Problem to work on – Your reply should consist only of the lines from the one holding "Shipping Information (898, 312)" to the last line of the data below, written out exactly and without pictures.

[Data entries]
----
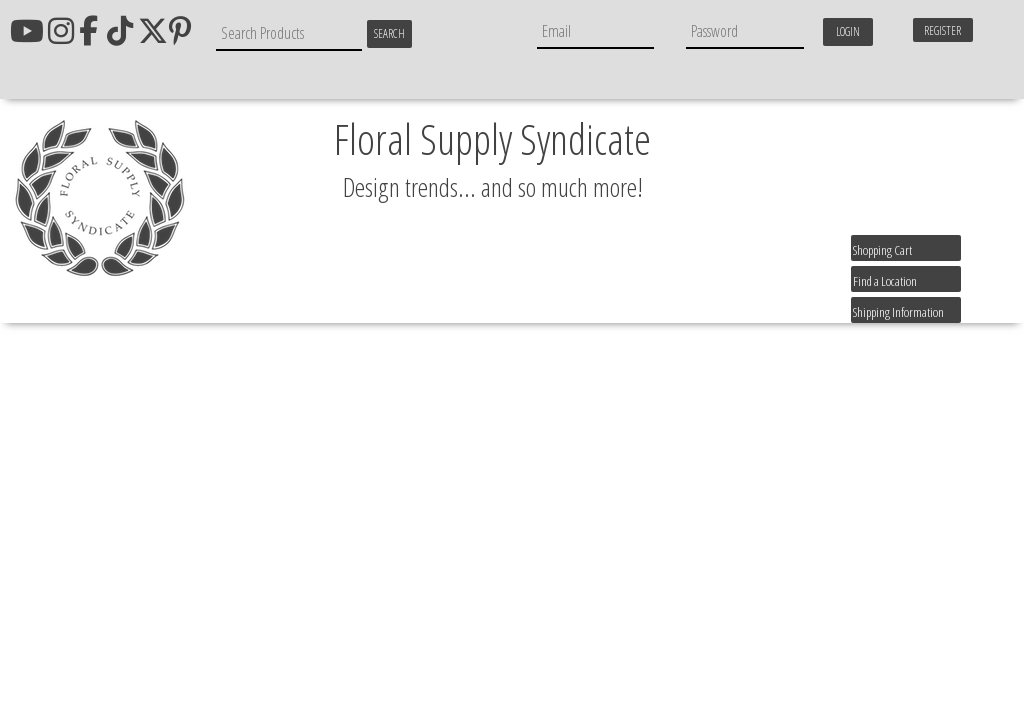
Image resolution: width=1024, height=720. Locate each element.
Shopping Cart (882, 250)
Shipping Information (898, 312)
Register (942, 30)
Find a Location (885, 281)
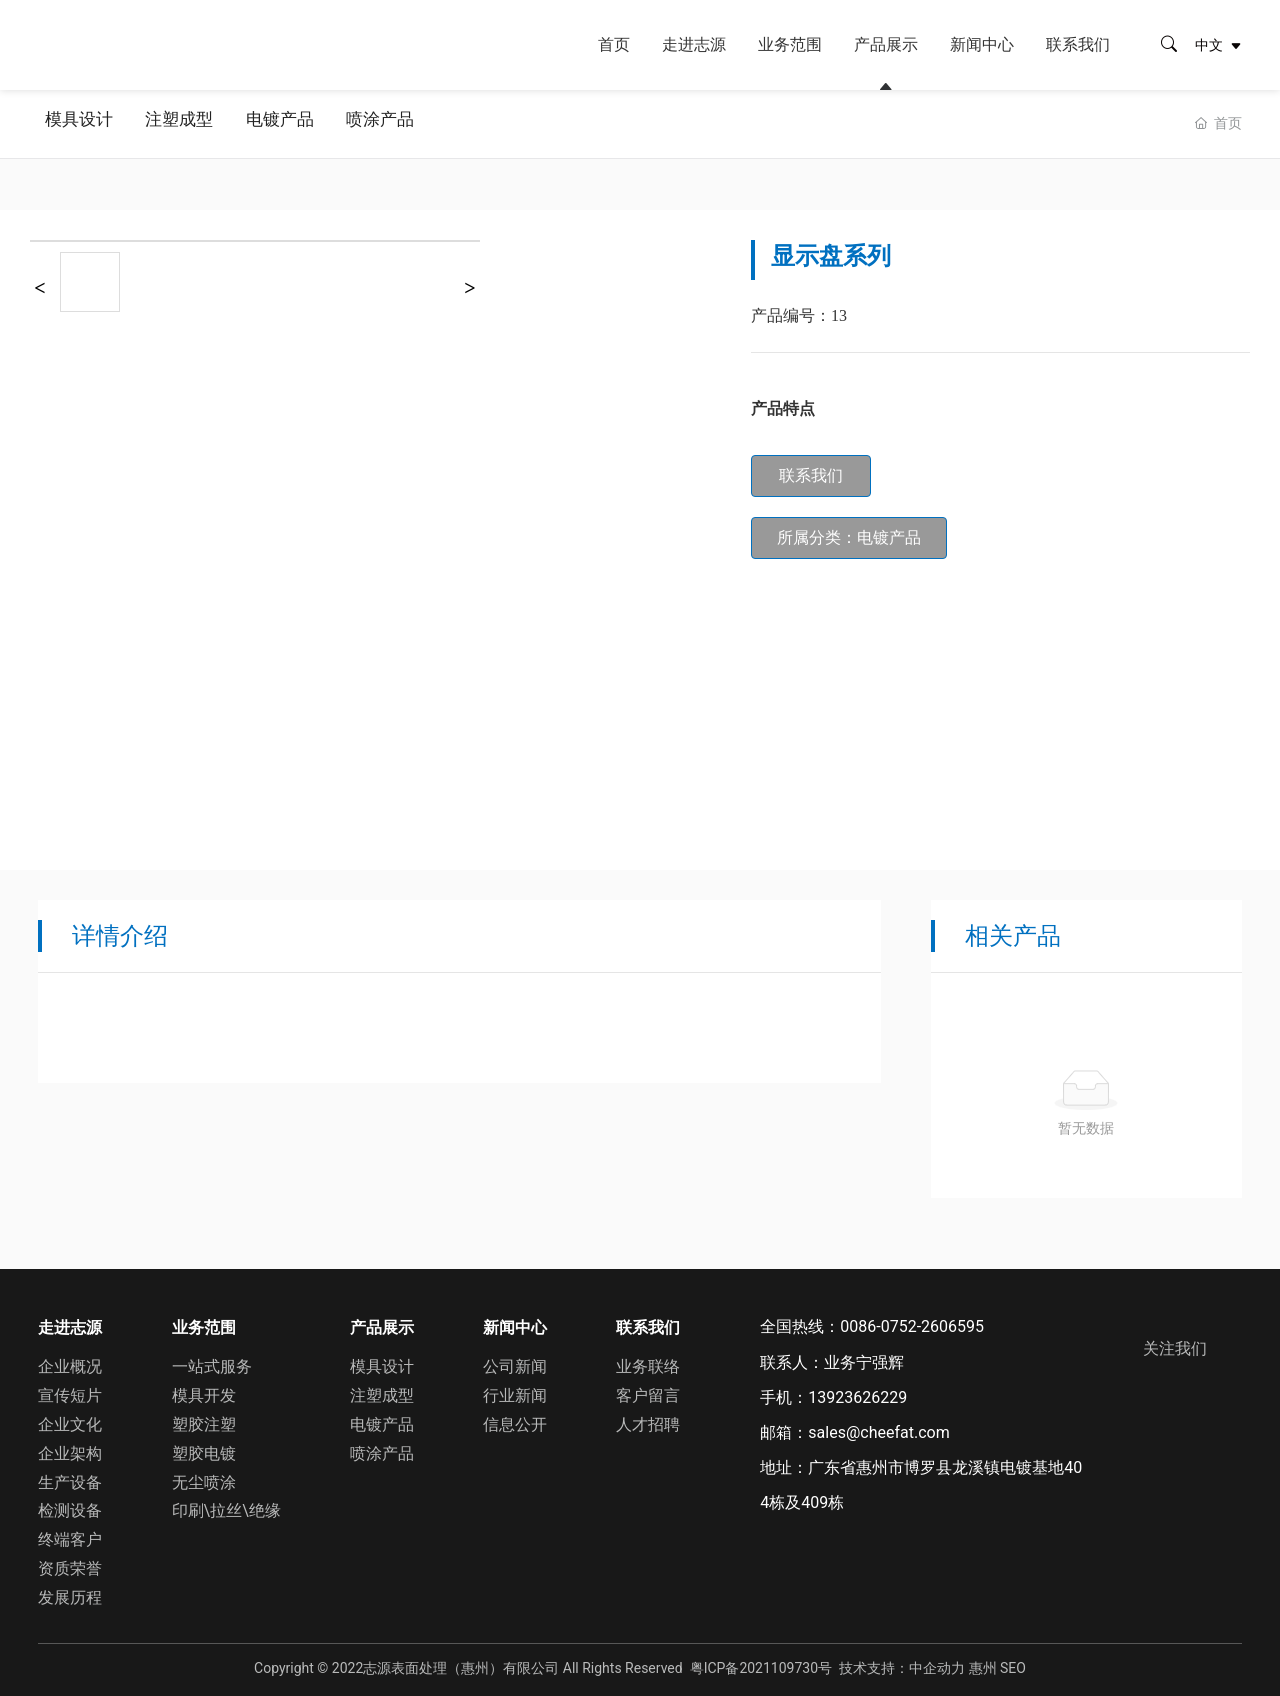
----
Answer box –
Shipping Information (898, 312)
Register (942, 30)
Find a Location (885, 281)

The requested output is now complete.